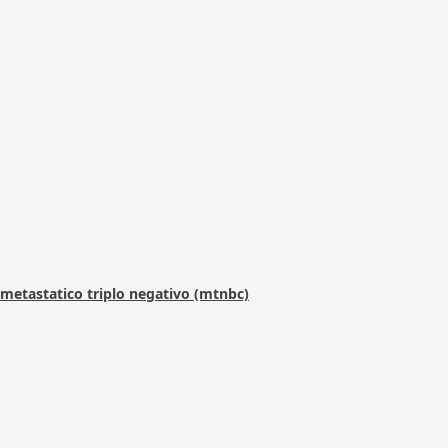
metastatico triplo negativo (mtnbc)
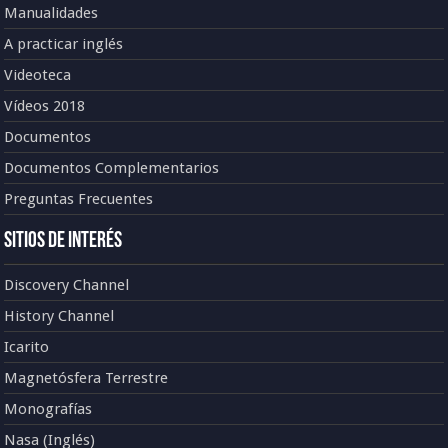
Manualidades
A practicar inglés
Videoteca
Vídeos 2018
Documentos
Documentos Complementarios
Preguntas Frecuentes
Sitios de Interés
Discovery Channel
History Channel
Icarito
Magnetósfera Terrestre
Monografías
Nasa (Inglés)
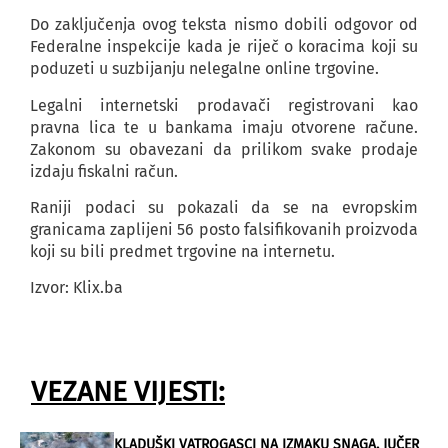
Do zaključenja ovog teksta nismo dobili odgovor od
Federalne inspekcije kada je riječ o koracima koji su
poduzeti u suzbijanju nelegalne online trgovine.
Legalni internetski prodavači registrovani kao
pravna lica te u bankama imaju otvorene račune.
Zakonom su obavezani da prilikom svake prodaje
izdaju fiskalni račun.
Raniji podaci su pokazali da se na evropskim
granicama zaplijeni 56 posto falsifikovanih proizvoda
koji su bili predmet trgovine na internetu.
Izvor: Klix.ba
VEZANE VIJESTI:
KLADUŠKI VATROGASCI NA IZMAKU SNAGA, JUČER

-- -- --

PROBLEM TO SOLVE => If a record contains a picture, leave the picture out; repeat the record itself exactly.

RESPONSE TO THIS EXERCISE =>
metastatico triplo negativo (mtnbc)
Manualidades
A practicar inglés
Videoteca
Vídeos 2018
Documentos
Documentos Complementarios
Preguntas Frecuentes
Sitios de Interés
Discovery Channel
History Channel
Icarito
Magnetósfera Terrestre
Monografías
Nasa (Inglés)
Do zaključenja ovog teksta nismo dobili odgovor od
Federalne inspekcije kada je riječ o koracima koji su
poduzeti u suzbijanju nelegalne online trgovine.
Legalni internetski prodavači registrovani kao
pravna lica te u bankama imaju otvorene račune.
Zakonom su obavezani da prilikom svake prodaje
izdaju fiskalni račun.
Raniji podaci su pokazali da se na evropskim
granicama zaplijeni 56 posto falsifikovanih proizvoda
koji su bili predmet trgovine na internetu.
Izvor: Klix.ba
VEZANE VIJESTI:
KLADUŠKI VATROGASCI NA IZMAKU SNAGA, JUČER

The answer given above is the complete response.